Required work >> Pictures aside, can you reproduce the records word for word?

*** Data to process Section Begins ***

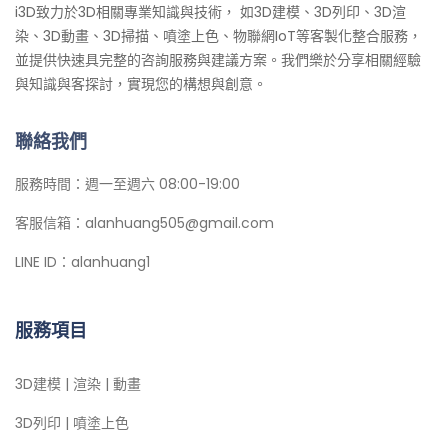
i3D致力於3D相關專業知識與技術， 如3D建模、3D列印、3D渲
染、3D動畫、3D掃描、噴塗上色、物聯網IoT等客製化整合服務，
並提供快速具完整的咨詢服務與建議方案。我們樂於分享相關經驗
與知識與客探討，實現您的構想與創意。
聯絡我們
服務時間：週一至週六 08:00-19:00
客服信箱：alanhuang505@gmail.com
LINE ID：alanhuang1
服務項目
3D建模 | 渲染 | 動畫
3D列印 | 噴塗上色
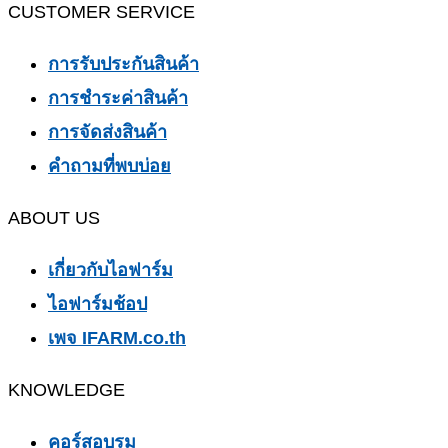
CUSTOMER SERVICE
การรับประกันสินค้า
การชำระค่าสินค้า
การจัดส่งสินค้า
คำถามที่พบบ่อย
ABOUT US
เกี่ยวกับไอฟาร์ม
ไอฟาร์มช้อป
เพจ IFARM.co.th
KNOWLEDGE
คอร์สอบรม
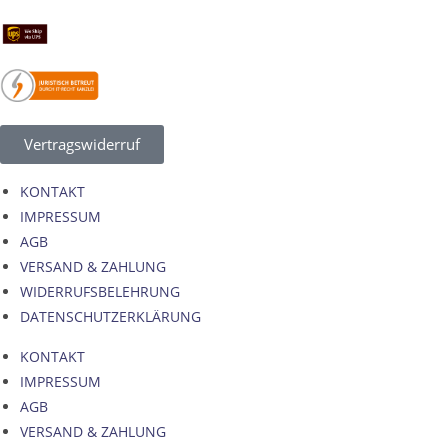
Vertragswiderruf
KONTAKT
IMPRESSUM
AGB
VERSAND & ZAHLUNG
WIDERRUFSBELEHRUNG
DATENSCHUTZERKLÄRUNG
KONTAKT
IMPRESSUM
AGB
VERSAND & ZAHLUNG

*** Data to process Section Ends ***

Output of the exercise >>
i3D致力於3D相關專業知識與技術， 如3D建模、3D列印、3D渲
染、3D動畫、3D掃描、噴塗上色、物聯網IoT等客製化整合服務，
並提供快速具完整的咨詢服務與建議方案。我們樂於分享相關經驗
與知識與客探討，實現您的構想與創意。
聯絡我們
服務時間：週一至週六 08:00-19:00
客服信箱：alanhuang505@gmail.com
LINE ID：alanhuang1
服務項目
3D建模 | 渲染 | 動畫
3D列印 | 噴塗上色
CUSTOMER SERVICE
การรับประกันสินค้า
การชำระค่าสินค้า
การจัดส่งสินค้า
คำถามที่พบบ่อย
ABOUT US
เกี่ยวกับไอฟาร์ม
ไอฟาร์มช้อป
เพจ IFARM.co.th
KNOWLEDGE
คอร์สอบรม
Vertragswiderruf
KONTAKT
IMPRESSUM
AGB
VERSAND & ZAHLUNG
WIDERRUFSBELEHRUNG
DATENSCHUTZERKLÄRUNG
KONTAKT
IMPRESSUM
AGB
VERSAND & ZAHLUNG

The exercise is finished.